Lie groups of real analytic diffeomorphisms are $L^1$-regular

TL;DR

This paper proves that the Lie group of real-analytic diffeomorphisms on a compact real analytic manifold is $L^1$-regular, ensuring smooth dependence of flows on integrable vector fields, with new tools for infinite-dimensional Lie groups.

Contribution

It establishes $L^1$-regularity for the Lie group of real-analytic diffeomorphisms, introducing new results on regularity and analyticity in infinite-dimensional Lie groups.

Findings

The Lie group of real-analytic diffeomorphisms is $L^1$-regular.

Flows depend smoothly on integrable vector fields.

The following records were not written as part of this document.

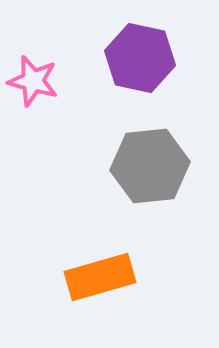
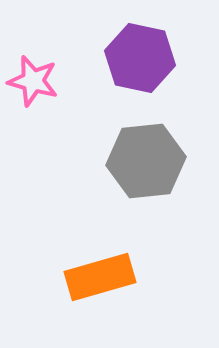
gray hexagon: moved 4 px left, 5 px up
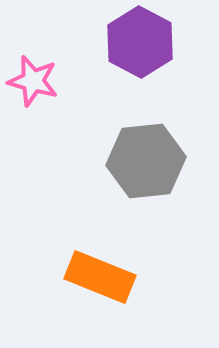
purple hexagon: moved 16 px up; rotated 16 degrees clockwise
orange rectangle: rotated 38 degrees clockwise
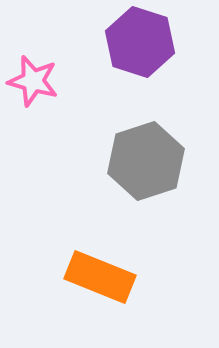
purple hexagon: rotated 10 degrees counterclockwise
gray hexagon: rotated 12 degrees counterclockwise
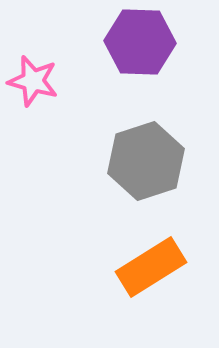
purple hexagon: rotated 16 degrees counterclockwise
orange rectangle: moved 51 px right, 10 px up; rotated 54 degrees counterclockwise
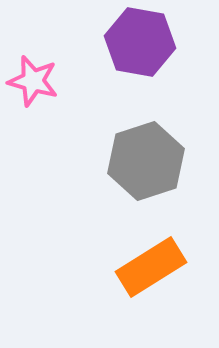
purple hexagon: rotated 8 degrees clockwise
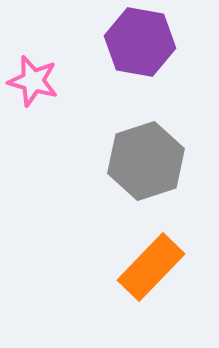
orange rectangle: rotated 14 degrees counterclockwise
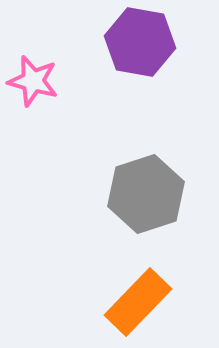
gray hexagon: moved 33 px down
orange rectangle: moved 13 px left, 35 px down
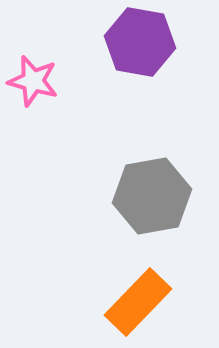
gray hexagon: moved 6 px right, 2 px down; rotated 8 degrees clockwise
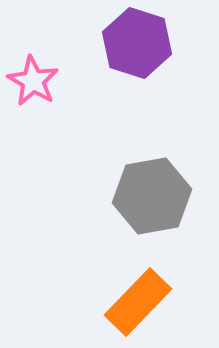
purple hexagon: moved 3 px left, 1 px down; rotated 8 degrees clockwise
pink star: rotated 15 degrees clockwise
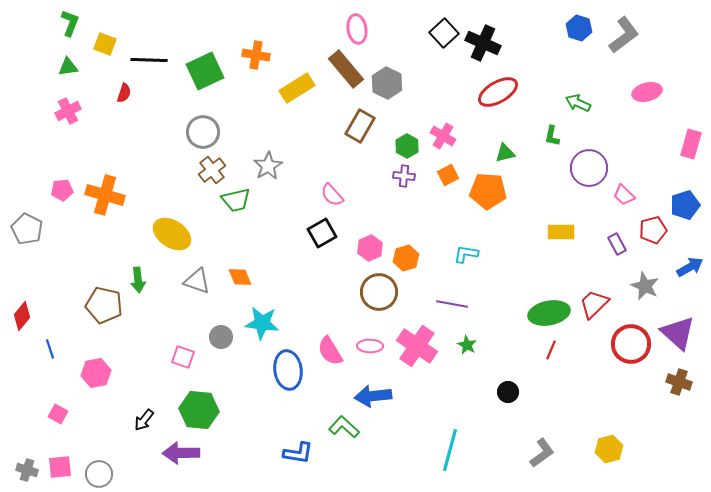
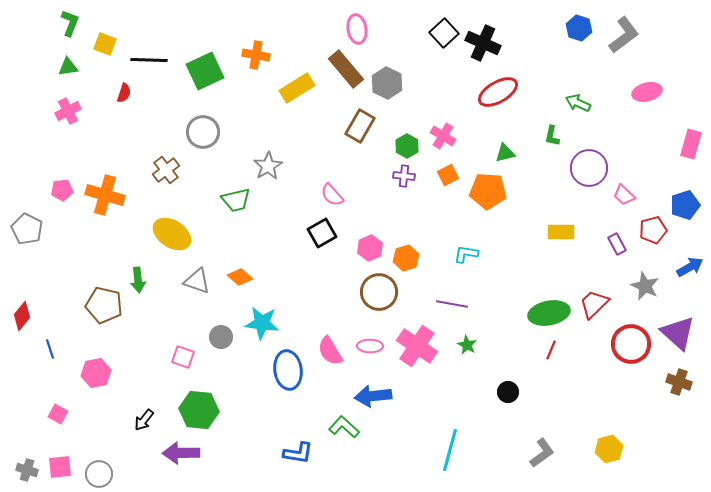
brown cross at (212, 170): moved 46 px left
orange diamond at (240, 277): rotated 25 degrees counterclockwise
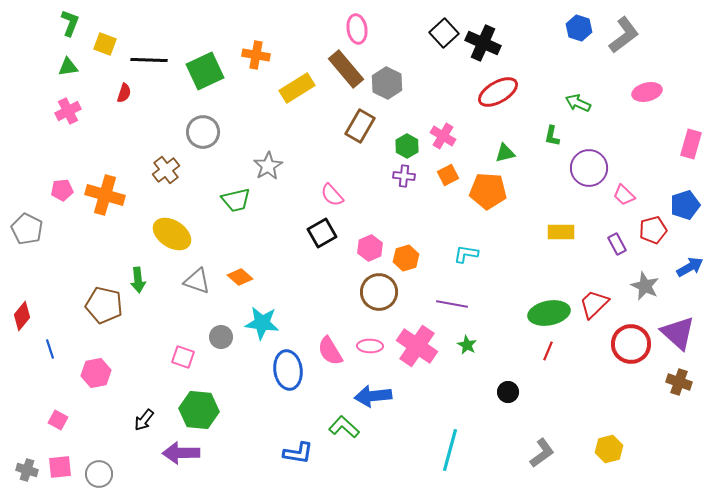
red line at (551, 350): moved 3 px left, 1 px down
pink square at (58, 414): moved 6 px down
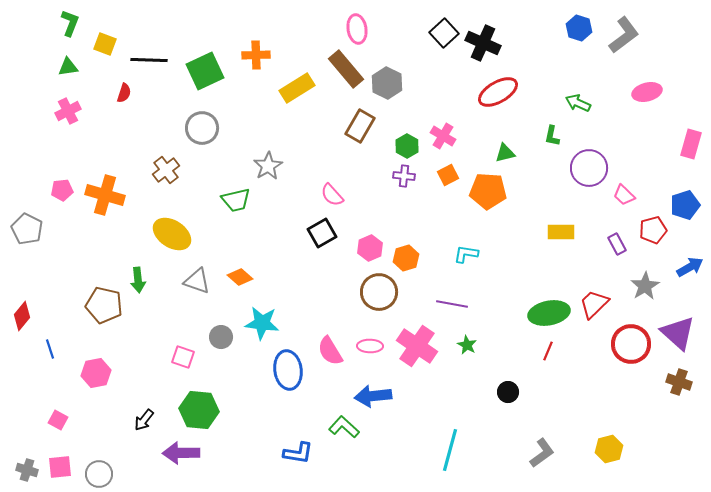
orange cross at (256, 55): rotated 12 degrees counterclockwise
gray circle at (203, 132): moved 1 px left, 4 px up
gray star at (645, 286): rotated 16 degrees clockwise
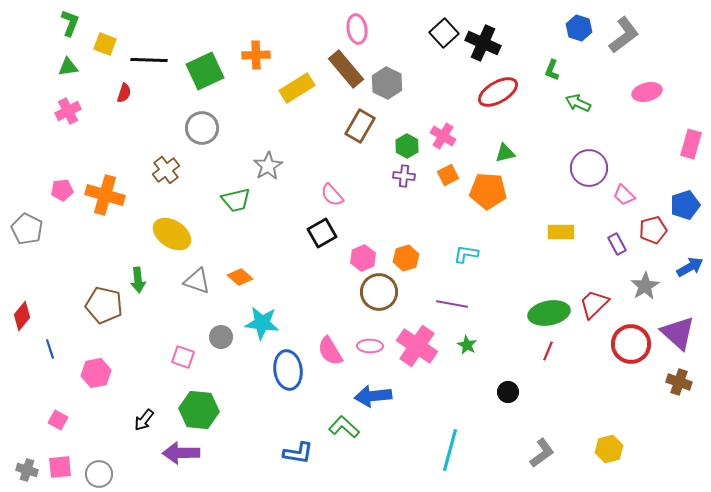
green L-shape at (552, 136): moved 66 px up; rotated 10 degrees clockwise
pink hexagon at (370, 248): moved 7 px left, 10 px down
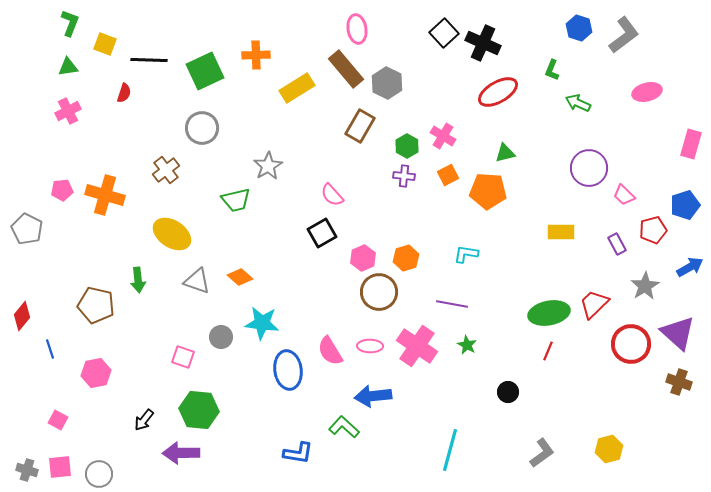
brown pentagon at (104, 305): moved 8 px left
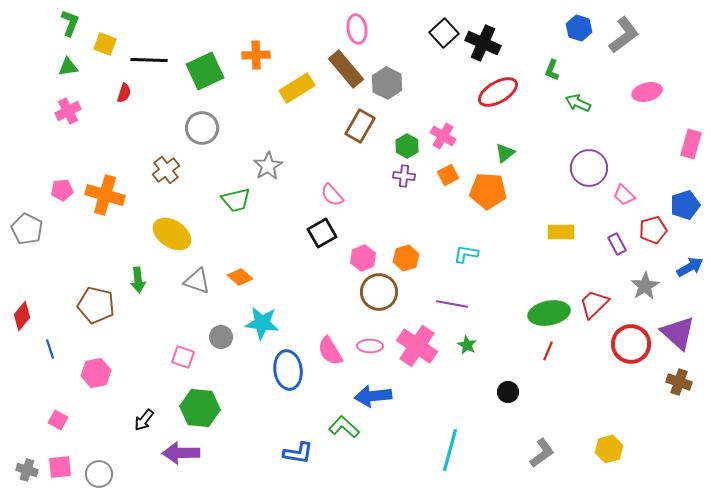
green triangle at (505, 153): rotated 25 degrees counterclockwise
green hexagon at (199, 410): moved 1 px right, 2 px up
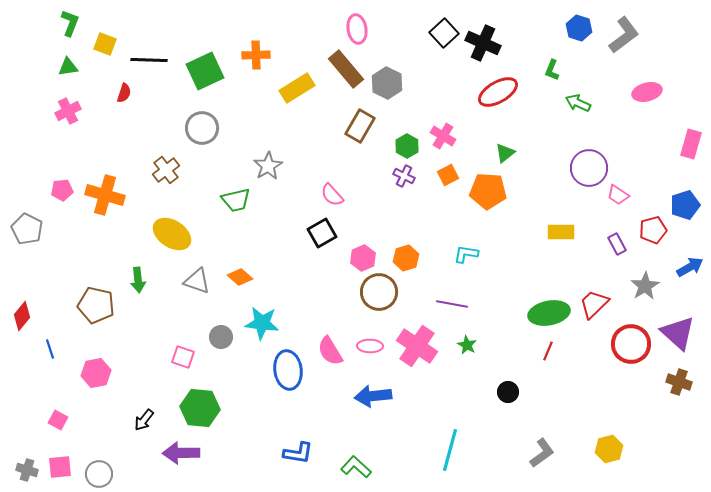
purple cross at (404, 176): rotated 20 degrees clockwise
pink trapezoid at (624, 195): moved 6 px left; rotated 10 degrees counterclockwise
green L-shape at (344, 427): moved 12 px right, 40 px down
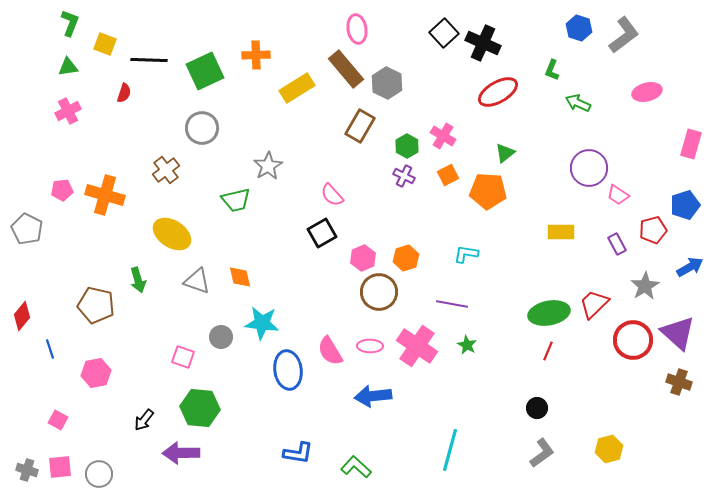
orange diamond at (240, 277): rotated 35 degrees clockwise
green arrow at (138, 280): rotated 10 degrees counterclockwise
red circle at (631, 344): moved 2 px right, 4 px up
black circle at (508, 392): moved 29 px right, 16 px down
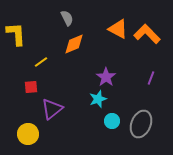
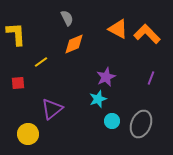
purple star: rotated 12 degrees clockwise
red square: moved 13 px left, 4 px up
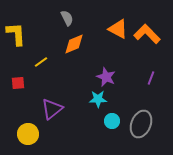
purple star: rotated 24 degrees counterclockwise
cyan star: rotated 18 degrees clockwise
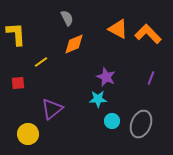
orange L-shape: moved 1 px right
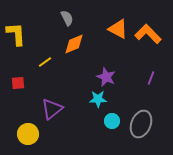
yellow line: moved 4 px right
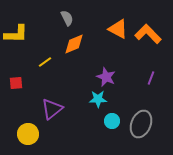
yellow L-shape: rotated 95 degrees clockwise
red square: moved 2 px left
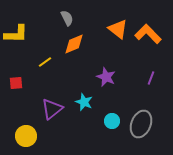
orange triangle: rotated 10 degrees clockwise
cyan star: moved 14 px left, 3 px down; rotated 24 degrees clockwise
yellow circle: moved 2 px left, 2 px down
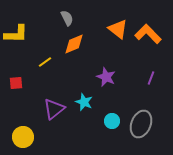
purple triangle: moved 2 px right
yellow circle: moved 3 px left, 1 px down
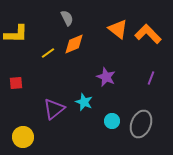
yellow line: moved 3 px right, 9 px up
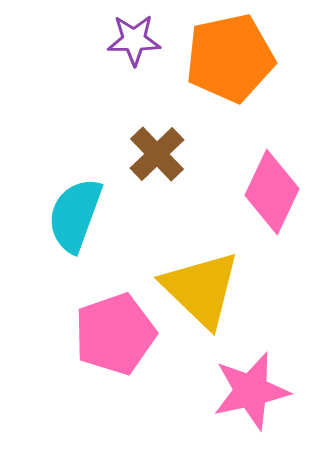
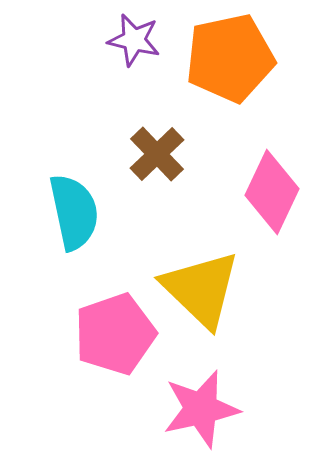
purple star: rotated 14 degrees clockwise
cyan semicircle: moved 1 px left, 3 px up; rotated 148 degrees clockwise
pink star: moved 50 px left, 18 px down
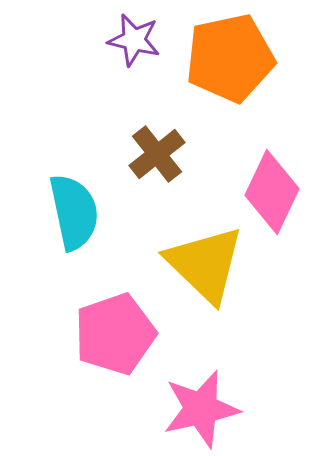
brown cross: rotated 6 degrees clockwise
yellow triangle: moved 4 px right, 25 px up
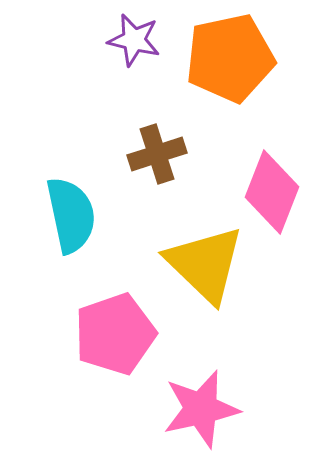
brown cross: rotated 20 degrees clockwise
pink diamond: rotated 4 degrees counterclockwise
cyan semicircle: moved 3 px left, 3 px down
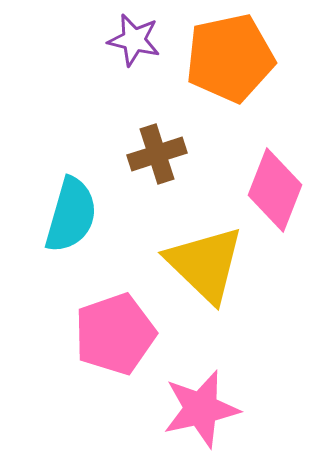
pink diamond: moved 3 px right, 2 px up
cyan semicircle: rotated 28 degrees clockwise
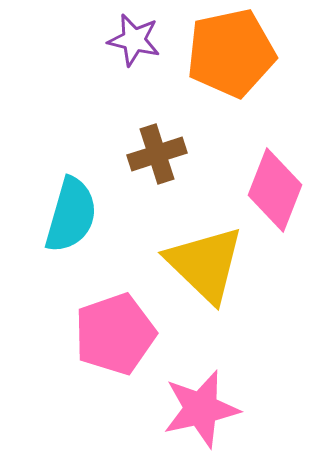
orange pentagon: moved 1 px right, 5 px up
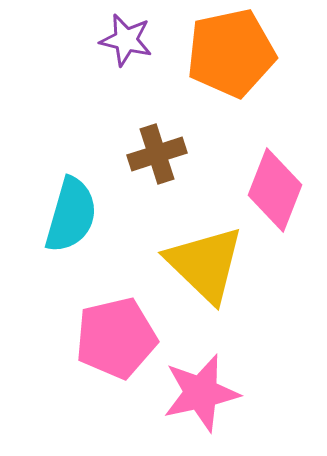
purple star: moved 8 px left
pink pentagon: moved 1 px right, 4 px down; rotated 6 degrees clockwise
pink star: moved 16 px up
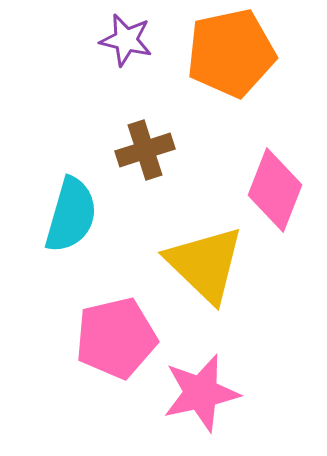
brown cross: moved 12 px left, 4 px up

New results on $L^1$-regularity and analyticity of infinite-dimensional Lie groups.

Abstract

Let $M$ be a compact, real analytic manifold and $G$ be the Lie group of all real-analytic diffeomorphisms of $M$, which is modelled on the space ${\mathfrak g}$ of real-analytic vector fields on $M$. We study flows of time-dependent real-analytic vector fields on $M$ which are integrable functions in time, and their dependence on the time-dependent vector field. Notably, we show that the Lie group $G$ is $L^1$-regular in the sense that each $[\gamma]$ in $L^1([0,1],{\mathfrak g})$ has an evolution which is an absolutely continuous $G$-valued function on $[0,1]$ and depends smoothly on $[\gamma]$. As tools for the proof, we develop new results concerning $L^1$-regularity of infinite-dimensional Lie groups, and new results concerning the continuity and complex analyticity of non-linear mappings on locally convex direct limits.